Constants constants { .qualityLevel = 2, blueNoiseLUT = blueNoiseLUT.gpu };

auto shaderIR = loadFile("computeShader.ir");
GpuPipeline computePipeline = gpuCreateComputePipeline(shaderIR, &constants);

// GPU kernel...
[groupsize = (8, 8, 1)]
void main(uint32x3 threadId : SV_ThreadID, const Data* data, const Constants constants)
{
    if (constants.qualityLevel == 3)
    {
        // Dead code eliminated
    }
}

The shader permutation hell is one of the biggest issues in modern graphics today. Gamers are complaining about stutter, devs are complaining about offline shader compilation taking hours.
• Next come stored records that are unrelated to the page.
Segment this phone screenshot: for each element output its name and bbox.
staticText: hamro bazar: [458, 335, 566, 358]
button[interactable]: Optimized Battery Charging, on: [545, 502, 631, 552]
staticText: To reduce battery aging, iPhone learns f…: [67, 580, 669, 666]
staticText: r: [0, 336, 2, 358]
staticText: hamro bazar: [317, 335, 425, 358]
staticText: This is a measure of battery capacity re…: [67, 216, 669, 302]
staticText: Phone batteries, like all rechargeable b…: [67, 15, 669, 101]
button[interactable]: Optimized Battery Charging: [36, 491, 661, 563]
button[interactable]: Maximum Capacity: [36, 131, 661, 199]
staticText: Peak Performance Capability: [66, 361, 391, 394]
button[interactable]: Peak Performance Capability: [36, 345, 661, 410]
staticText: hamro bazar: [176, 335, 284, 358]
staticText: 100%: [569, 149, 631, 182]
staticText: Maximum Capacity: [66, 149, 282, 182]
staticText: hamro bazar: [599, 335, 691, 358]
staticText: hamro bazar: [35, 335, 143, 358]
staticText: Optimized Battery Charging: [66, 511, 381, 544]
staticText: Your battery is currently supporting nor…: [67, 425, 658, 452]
This new design gives the user added flexibility. They can toggle between static and dynamic behavior inside the shader, making it easy to have a generic fallback and specialization on demand. This design reduces the number of shader permutations and the runtime stalls caused by pipeline creation.

Barriers and fences

The most hated feature in modern graphics APIs must be the barriers. Barriers serve two purposes: enforce producer-to-consumer execution dependencies and transition textures between layouts.

Many graphics programmers have an incorrect mental model about the GPU synchronization. A common belief is that GPU synchronization is based on fine-grained texture and buffer dependencies. In reality, modern GPU hardware doesn’t really care about individual resources. We spend lots of CPU cycles in userland preparing a list of individual resources and how their layouts change, but modern GPU drivers practically throw that list away. The abstraction doesn’t match reality.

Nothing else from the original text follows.